5 Tips for Dining Out with Your Dog
Honestly, there are few things better than going to your favorite restaurant and sitting on the patio to enjoy a bite to eat on a beautiful day with your dog. That is unless your dog behaves so poorly, that you spend the entire time correcting his behavior – much to your chagrin and detriment of the other guests.
I love to go out to eat and take my dog, Scout, with me. After much trial and error, I have figured out the five best tips for a successful meal with your dog. If you want to avoid all that drama, follow my five tips for dining out with your dog.
1. Make sure your dog knows three basic commands: come, sit and stay. There is nothing more frustrating and annoying than a dog who wanders about the patio, sampling – or at least trying to sample – everyone’s food. There is also nothing more aggravating than a dog that does not listen. In order to keep the peace and people from complaining, make sure your dog will sit and stay quietly by your side.
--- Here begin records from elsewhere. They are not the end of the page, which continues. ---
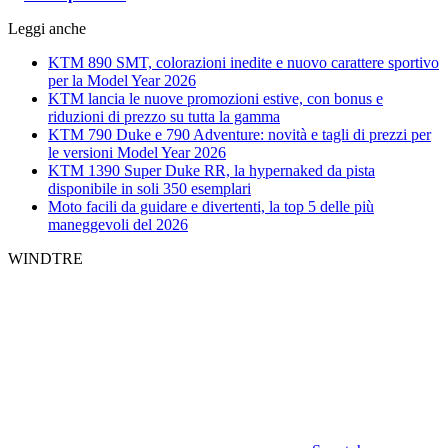
Leggi anche
KTM 890 SMT, colorazioni inedite e nuovo carattere sportivo
per la Model Year 2026
KTM lancia le nuove promozioni estive, con bonus e
riduzioni di prezzo su tutta la gamma
KTM 790 Duke e 790 Adventure: novità e tagli di prezzi per
le versioni Model Year 2026
KTM 1390 Super Duke RR, la hypernaked da pista
disponibile in soli 350 esemplari
Moto facili da guidare e divertenti, la top 5 delle più
maneggevoli del 2026
WINDTRE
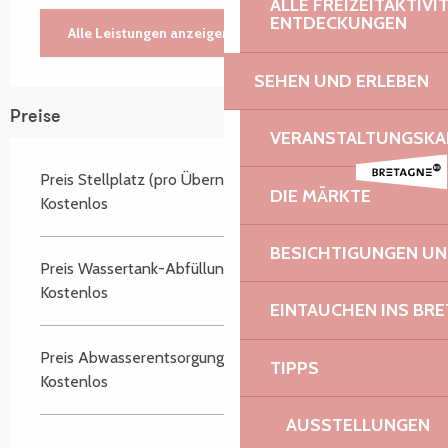
ALLE FREIZEITAKTIV
ENTDECKUNGEN
Alle Leistungen anzeigen
SEHEN UND ERLEBEN
Preise
VERANSTALTUNGSKA
Preis Stellplatz (pro Übernachtung)
DIE MÄRKTE
Kostenlos
BESICHTIGUNGEN U
Preis Wassertank-Abfüllung
Kostenlos
EINTAUCHEN INS BR
Preis Abwasserentsorgung
TIPPS
Kostenlos
AUSSTELLUNGEN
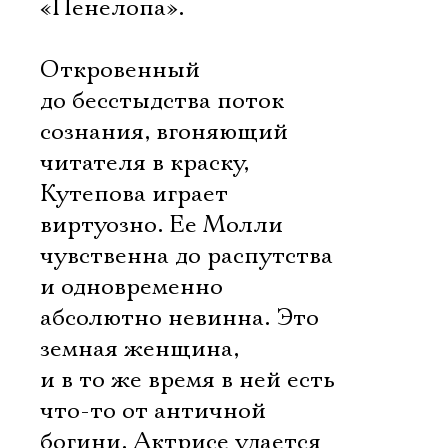
«Пенелопа».
Откровенный
до бесстыдства поток
сознания, вгоняющий
читателя в краску,
Кутепова играет
виртуозно. Ее Молли
чувственна до распутства
и одновременно
абсолютно невинна. Это
земная женщина,
и в то же время в ней есть
что-то от античной
богини. Актрисе удается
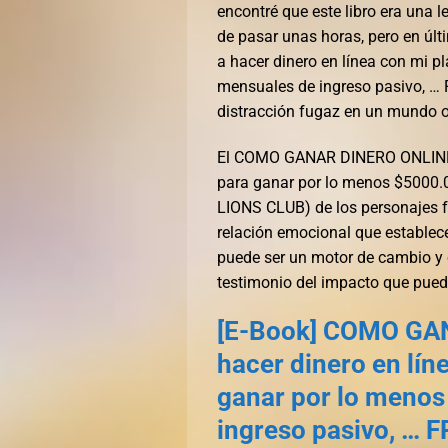
encontré que este libro era una
de pasar unas horas, pero en 
a hacer dinero en línea con mi 
mensuales de ingreso pasivo, 
distracción fugaz en un mundo 
El COMO GANAR DINERO ONLINE: A
para ganar por lo menos $5000
LIONS CLUB) de los personajes fue
relación emocional que establec
puede ser un motor de cambio y 
testimonio del impacto que puede
[E-Book] COMO GA
hacer dinero en lín
ganar por lo menos
ingreso pasivo, …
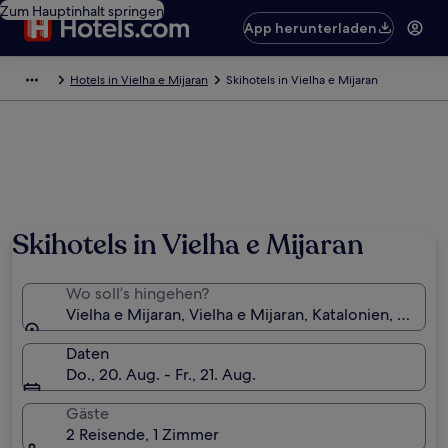
Zum Hauptinhalt springen
App herunterladen
Hotels in Vielha e Mijaran
Skihotels in Vielha e Mijaran
Skihotels in Vielha e Mijaran
Wo soll’s hingehen?
Vielha e Mijaran, Vielha e Mijaran, Katalonien, Spanie
Daten
Do., 20. Aug. - Fr., 21. Aug.
Gäste
2 Reisende, 1 Zimmer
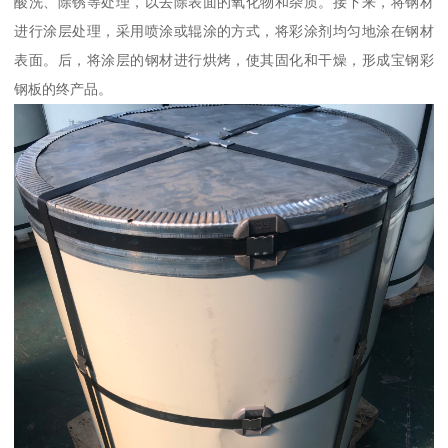
酸洗、除锈等处理，以去除表面的氧化物和杂质。接下来，将钢材
进行涂层处理，采用喷涂或辊涂的方式，将彩涂剂均匀地涂在钢材
表面。后，将涂层的钢材进行烘烤，使其固化和干燥，形成宝钢彩
钢板的终产品。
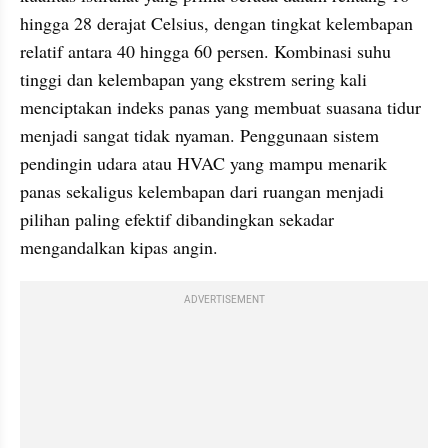
hingga 28 derajat Celsius, dengan tingkat kelembapan 
relatif antara 40 hingga 60 persen. Kombinasi suhu 
tinggi dan kelembapan yang ekstrem sering kali 
menciptakan indeks panas yang membuat suasana tidur 
menjadi sangat tidak nyaman. Penggunaan sistem 
pendingin udara atau HVAC yang mampu menarik 
panas sekaligus kelembapan dari ruangan menjadi 
pilihan paling efektif dibandingkan sekadar 
mengandalkan kipas angin.
ADVERTISEMENT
2. A tired dog is a good dog. Do not, I repeat, do not take your dog to a pet-friendly restaurant if he has not had the proper amount of exercise. This pretty much goes for any place you choose to visit with your dog. A hyper dog is a destructive dog who will not listen – and why should he? He’s got energy he wants to burn – now – and if you don’t take him out for a run or walk, he will walk all over you during your nice lunch and you could be asked to leave and not come back.
3. Feed your dog before you dine. A full dog is less likely to wander off in search of a snack. I’m not saying he won’t try, but I am suggesting that if his belly is already full, he’s more likely to stretch out on the patio and take a nap. This will help you relax and keep guests from guarding their food.
4. Bring water and a water dish. Dogs need water, and since you’re sitting outside, they’ll need a constant supply. Do not rely on the restaurant to provide you with a water dish – they’re already letting you bring your dog on their patio – and they might not have one or worse, they have a “community” water dish that hasn’t been changed in some time. It’s best to err on the side of caution and just bring your own.
5. Be prepared for your dog to leave his mark. Dogs have a keen sense of timing. For example, my dog likes an audience when she poops. I’m not saying the same could happen to you, but I am strongly suggesting that you prepare for your dog to go potty.